In my six years here I have worked on all sorts of manuscripts, from short to long ones, some submitted by historians and archaeologists, others penned by literature scholars or art historians. In keeping with our vast early America aspirations (#VastEarlyAmerica), I have worked with scholars of colonial Pennsylvania, the Dutch empire, the British Atlantic, French Louisiana, and the Kingdom of Kongo, to name just a few. Their books illuminate, in various combinations, the political, cultural, social, economic, and religious worlds of early Americans. The more heterogeneous the group of authors with whom I work, the more I learn—and not only about early American history, culture, and peoples but also about new perspectives to keep in mind and different questions to ask of the next project that crosses my desk.

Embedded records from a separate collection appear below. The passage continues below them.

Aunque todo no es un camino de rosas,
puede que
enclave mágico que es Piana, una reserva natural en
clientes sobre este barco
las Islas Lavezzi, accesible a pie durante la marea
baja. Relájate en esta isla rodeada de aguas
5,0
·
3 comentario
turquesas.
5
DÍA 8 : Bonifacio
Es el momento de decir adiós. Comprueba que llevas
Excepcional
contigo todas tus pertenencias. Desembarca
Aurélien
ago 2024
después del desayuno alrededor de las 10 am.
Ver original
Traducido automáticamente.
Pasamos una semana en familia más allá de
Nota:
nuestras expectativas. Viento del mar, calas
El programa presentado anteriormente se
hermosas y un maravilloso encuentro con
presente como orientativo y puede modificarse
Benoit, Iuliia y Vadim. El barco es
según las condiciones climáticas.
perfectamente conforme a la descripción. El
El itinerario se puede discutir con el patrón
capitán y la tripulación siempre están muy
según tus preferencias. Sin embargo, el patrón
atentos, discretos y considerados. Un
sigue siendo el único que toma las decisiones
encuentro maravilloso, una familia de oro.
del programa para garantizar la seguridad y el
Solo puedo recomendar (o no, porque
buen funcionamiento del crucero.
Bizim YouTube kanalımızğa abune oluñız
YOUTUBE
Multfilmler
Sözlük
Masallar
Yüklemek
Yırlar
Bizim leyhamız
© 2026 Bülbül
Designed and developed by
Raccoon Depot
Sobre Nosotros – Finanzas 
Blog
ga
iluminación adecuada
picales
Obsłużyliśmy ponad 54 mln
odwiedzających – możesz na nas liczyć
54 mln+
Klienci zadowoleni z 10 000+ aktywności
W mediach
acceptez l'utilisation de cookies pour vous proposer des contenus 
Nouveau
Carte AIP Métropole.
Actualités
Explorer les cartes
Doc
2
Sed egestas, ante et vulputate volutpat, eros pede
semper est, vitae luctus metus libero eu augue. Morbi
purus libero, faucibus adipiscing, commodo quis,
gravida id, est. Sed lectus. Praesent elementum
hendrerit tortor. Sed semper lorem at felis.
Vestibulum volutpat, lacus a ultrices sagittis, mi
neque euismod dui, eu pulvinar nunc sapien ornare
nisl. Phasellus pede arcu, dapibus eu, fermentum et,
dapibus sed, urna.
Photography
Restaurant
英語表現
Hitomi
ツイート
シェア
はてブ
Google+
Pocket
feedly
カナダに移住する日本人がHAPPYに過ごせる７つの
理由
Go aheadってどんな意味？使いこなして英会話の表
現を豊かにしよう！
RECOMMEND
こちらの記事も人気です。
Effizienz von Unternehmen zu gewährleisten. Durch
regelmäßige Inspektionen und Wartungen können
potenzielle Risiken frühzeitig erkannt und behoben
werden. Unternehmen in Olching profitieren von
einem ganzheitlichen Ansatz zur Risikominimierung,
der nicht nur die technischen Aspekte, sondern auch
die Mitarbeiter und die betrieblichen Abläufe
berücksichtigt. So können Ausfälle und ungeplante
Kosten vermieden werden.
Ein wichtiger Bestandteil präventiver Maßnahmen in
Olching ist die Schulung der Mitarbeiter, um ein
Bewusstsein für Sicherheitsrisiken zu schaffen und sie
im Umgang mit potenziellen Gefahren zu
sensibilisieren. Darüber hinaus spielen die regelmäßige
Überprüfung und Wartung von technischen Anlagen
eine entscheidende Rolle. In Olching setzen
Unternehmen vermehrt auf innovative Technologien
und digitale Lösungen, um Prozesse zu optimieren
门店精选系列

So I thought I wanted to be an editor because it would allow me to work with language. But I now most enjoy the daily intellectual stimulation provided by the diversity of projects on my desk.

Comments

[…] How to become an academic book editor in five easy steps – Omohundro Institute of Early Americ… […]
Thinking of A Career As A Book Editor? – Here Are Important Resources For You  •  October 25, 2019
None of this would have happened had Nadine not worked for the UW Press in grad school. She didn't veer away from a career; rather, she got the career for which she prepared for in grad school, even if she didn't think she was doing that at the time. The lesson here is that grad students should get experience with work that does not involve teaching. Spend a couple of semesters as a teaching assistant, sure, but no more than that. Work for a press, work for a local business, work in some field that will give you a shot at viable employment after your PhD is done. Few employers will see your PhD as an asset and fewer will be at all impressed with your teaching assistantships.
J  •  May 30, 2017
¡Te queremos, Nadine! Thank you again for speaking with UVa grad students about the ins and outs of academic publishing. Best.editor.ever.